If you would like to tell us about your own empty office experience or contribute to this discussion, please email us at or contact us anonymously via our online submission form.

Remote work can actually be more productive

I’m a manager for ten-plus finance professionals at a resource-based employer in Western Canada. We worked from home very effectively through the pandemic, churning out scenario after scenario, and analyzing the range of potential business outcomes due to the pandemic disruption. Our team knocked it out of the park while working from home, and leadership noticed. I found my team’s quality was up because distractions were down, young parents were more rested, and we all understood that this was our opportunity to show that this operating model had merit. We engage via video regularly and have set up chats for the typical office banter.
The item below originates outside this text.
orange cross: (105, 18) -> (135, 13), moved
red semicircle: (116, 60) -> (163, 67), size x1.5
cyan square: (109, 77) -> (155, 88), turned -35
In my experience, the most resistant managers are those that didn’t want remote work to ever be successful because they are not disciplined enough to self-manage and had not already established the authority and relationships to effectively pivot their teams when needed. They are not able to lead remotely so they push to get back to face to face. Oh, and they are typically over 50, white, and male. They feel a much strong sense of “belonging” in the office than the rest of us. If you want something to fail, it will. We want the remote model to succeed and I’m confident it will. If not today, then in five years when they have all moved on. Patience, grasshoppers.

Government unions are the real issue

The real issue is allowing unions in a monopoly environment. With no competition, government unionized employees will always get much more than private employees.
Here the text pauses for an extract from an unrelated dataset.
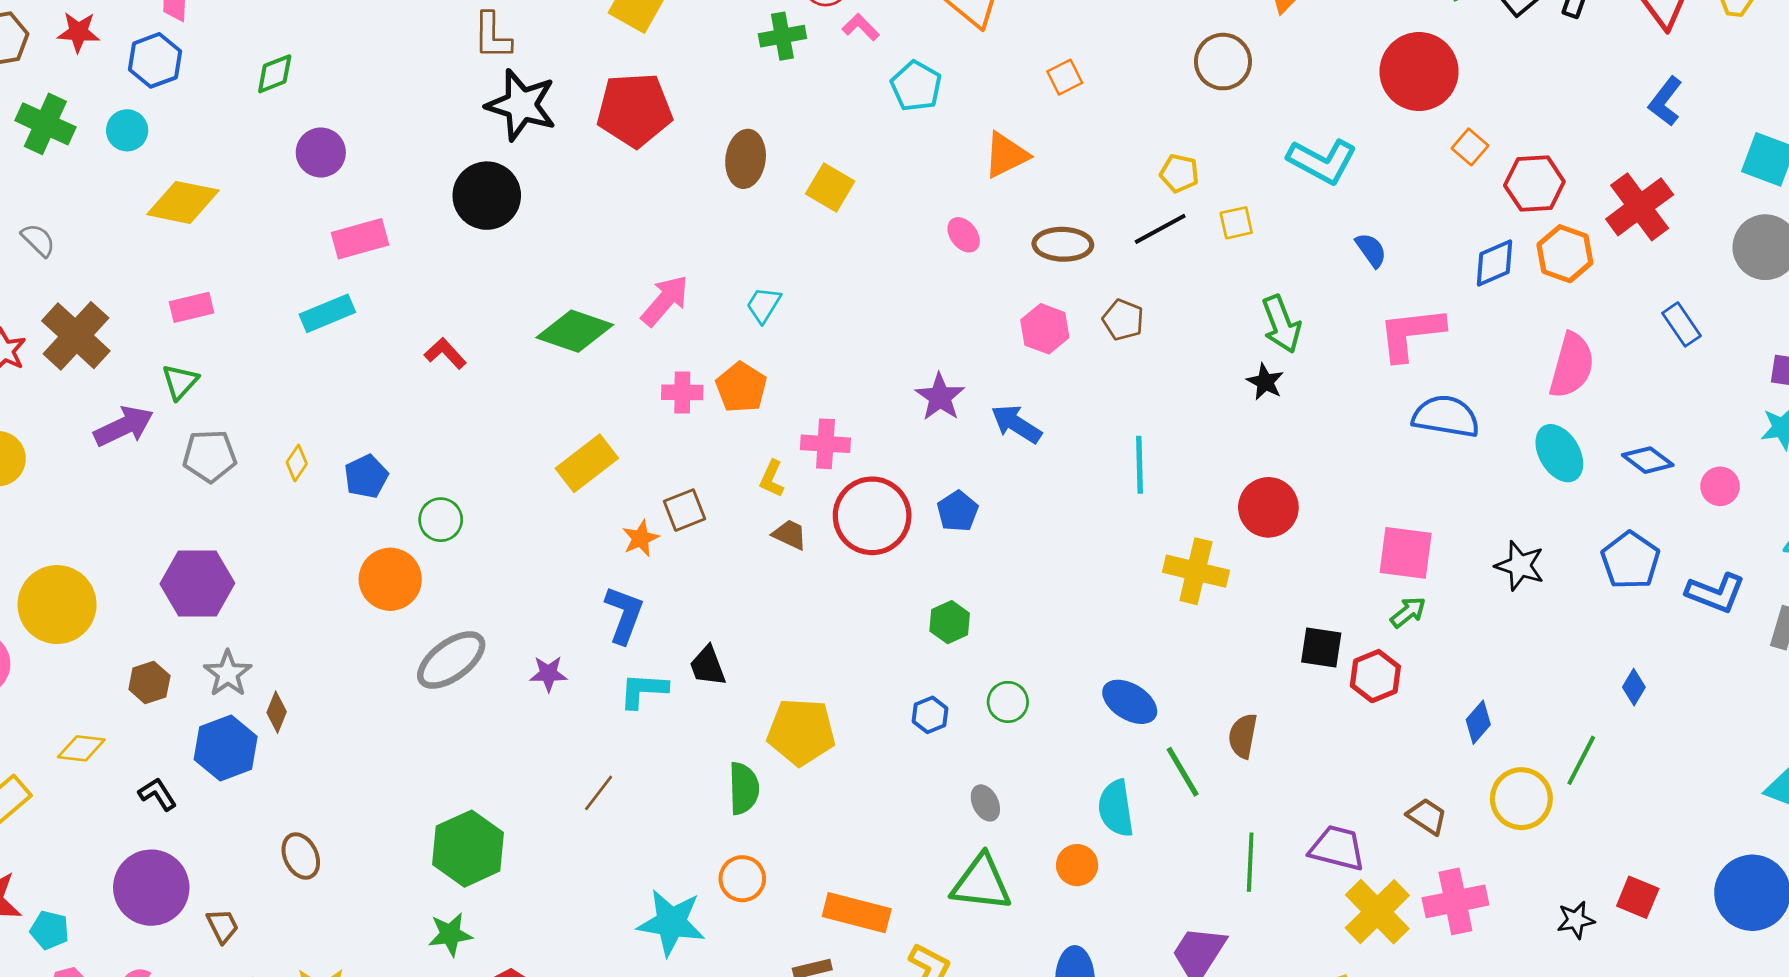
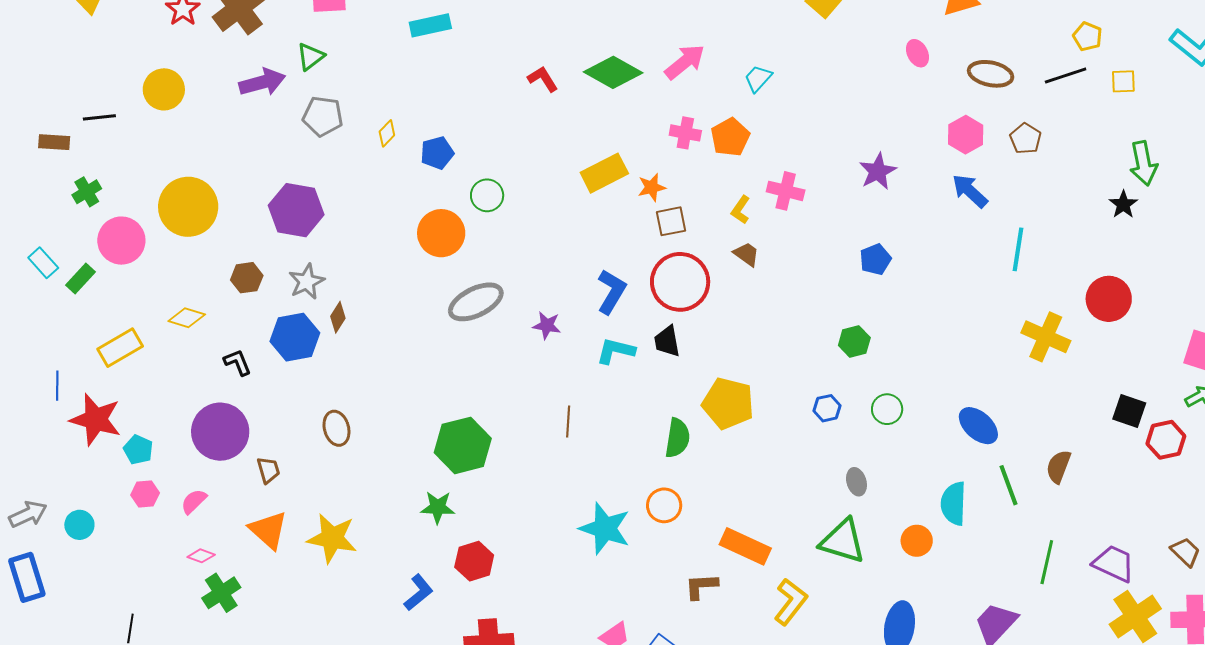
red L-shape: (445, 353) -> (543, 79), moved
blue arrow: (1016, 424) -> (970, 191), moved
red circle: (872, 516) -> (680, 282), moved
orange star: (641, 538) -> (652, 187), moved
brown line: (599, 793) -> (568, 422), turned -44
Work from home solidifies class privilege

Your Hub Roundtable discussion about the return to the office (or resistance to doing so) on the part of the public sector had a more practical edge that was very useful. The public sector’s attempts to transform the privilege of working from home into a right is indeed problematic from the perspective of social justice. Unfortunately, it is almost invisible to unions, the government as an employer, and most public servants after years of interpreting “privilege” and social justice solely in terms of race and gender. Class considerations are almost considered a red herring. For certain jobs, hybrid or remote work makes sense. For others, it does not. In either case, its widespread practice solidifies and exacerbates privilege, even if such work arrangements make sense and are a serious boon to individuals.

As a public servant myself, it is disturbing to see how few of my colleagues are willing to see beyond their interests as public servants to the interests of the public service itself—or are simply uninterested in doing so. But there are consequences for both individual public servants and the public service as a whole. We are going to become increasingly hated by the Canadian public, and one day there will be a well-deserved reckoning that will result in significant layoffs and real damage to the public service. Most of us are motivated by a genuine desire to serve our fellow citizens, yet some are unable to see beyond their own convenience.

Over the past week or so, I have been annoyed by the typical antipathy to the public service expressed by The Hub, but that is independent of the real concerns that have been raised about the direction things are going. The balance will reinstate itself, but the further it weighs on one side of the scale, the uglier the correction will be.